El informe sostiene que la IA no puede compensar sistemas de salud débiles. | Foto: Especial
Ciudad de México /

La inteligencia artificial (IA) promete revolucionar la salud pública global, detectar brotes antes de que estallen, anticipar crisis sanitarias y extender diagnósticos especializados a regiones marginadas. Sin embargo, gran parte del sur global todavía carece de las bases mínimas para aprovecharla, advirtió el informe “Fundamentos y Futuros: Reimaginando la Salud Pública en la Era de la Inteligencia Artificial en el Sur Global”, presentado por Vital Strategies durante la 79 Asamblea Mundial de la Salud.

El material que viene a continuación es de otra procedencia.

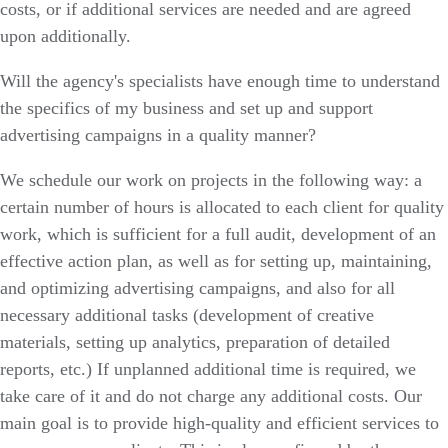
costs, or if additional services are needed and are agreed
upon additionally.
Will the agency's specialists have enough time to understand
the specifics of my business and set up and support
advertising campaigns in a quality manner?
We schedule our work on projects in the following way: a
certain number of hours is allocated to each client for quality
work, which is sufficient for a full audit, development of an
effective action plan, as well as for setting up, maintaining,
and optimizing advertising campaigns, and also for all
necessary additional tasks (development of creative
materials, setting up analytics, preparation of detailed
reports, etc.) If unplanned additional time is required, we
take care of it and do not charge any additional costs. Our
main goal is to provide high-quality and efficient services to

El estudio analizó 83 países de África, América Latina, Asia del Sur, Sudeste Asiático y Medio Oriente, y concluyó que la inteligencia artificial avanza mucho más rápido que los sistemas públicos encargados de sostenerla.

“La inteligencia artificial se está moviendo más rápido que los sistemas diseñados para sostenerla”, de acuerdo con el documento donde señala que la falta de datos, conectividad, interoperabilidad y personal capacitado amenaza con ampliar las brechas sanitarias en lugar de reducirlas.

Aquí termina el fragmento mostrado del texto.